Getting your Trinity Audio player ready...
|
T
he family holds an important place in Filipino culture, and this has extended to Philippine politics – but not in a good way. Several studies have linked poverty, corruption, and electoral violence to dynastic politics, in which particular families or clans remain in power for years or even generations.
Worse, what was once a fixture only in provinces now plagues national politics, despite the prohibition on political dynasties under the Philippine 1987 Constitution.
“Perhaps the most distinctive characteristic of Philippine politics is the domination of political dynasties at both the national and local levels,” noted the Asian Network for Free Elections (ANFREL) in its 2022 National Elections Mission Report. “While other Asian democracies also see families accumulating political offices and power, the phenomenon is much more widespread in the Philippines and keeps increasing.”
Natalie Pulvinar, executive director of the nonprofit Center for People Empowerment in Governance (CenPeg), meanwhile told Asia Democracy Chronicles (ADC): “Definitely alarming today is the entrenchment of the system of political dynasties on a higher and more blatant scale, making the fair representation of the large majority of Filipinos even more elusive.”

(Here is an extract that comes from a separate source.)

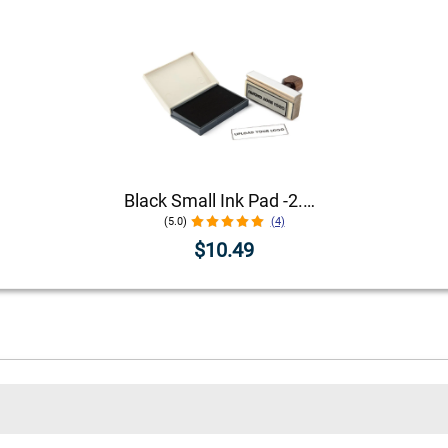
Black Small Ink Pad -2.75" x 4.25"
(5.0)
(4)
$10.49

Examples of these dynasties are unfortunately very easy to find, and they are even at the very top: Current Philippine President Ferdinand Marcos Jr. is the namesake and son of the late dictator who ruled the country from 1965 to 1986. Vice President Sara Duterte is the daughter of Marcos Jr.’s immediate predecessor, Rodrigo Duterte.
The Dutertes’ hometown is Davao City in the Philippine south, where both Rodrigo and Sara had turns being its mayor; Sara’s younger brother Sebastian currently holds the post. In the May 2025 general election, Rodrigo will once again run for mayor, and Sebastian for vice mayor. Sara’s older brother Paolo will vie for re-election as representative of Davao City’s first district in Congress.

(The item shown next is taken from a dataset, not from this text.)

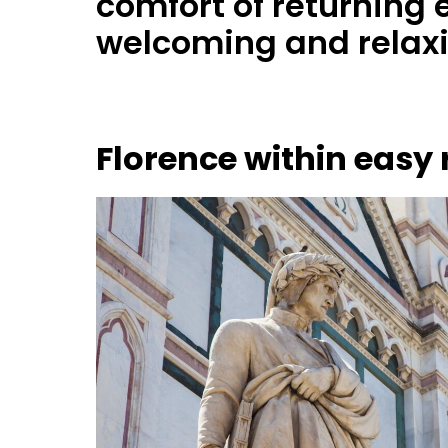
comfort of returning 
welcoming and relax
Florence within easy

The Marcoses, however, have more sway over both the executive and legislative branches. Marcos Jr.’s older sister Imee is a senator while first cousin Martin Romualdez is the House Speaker. The Marcoses also control both congressional districts in the northern province of Ilocos Norte, as well as the province’s offices of the governor and vice governor, and the local government of its capital, Laoag.
In the upcoming midterm elections, Governor Matthew Manotoc, Imee’s son, will swap places with his aunt, Vice Governor Cecilia Araneta-Marcos, while other family members seek reelection. Except for Cecilia, all will run unchallenged.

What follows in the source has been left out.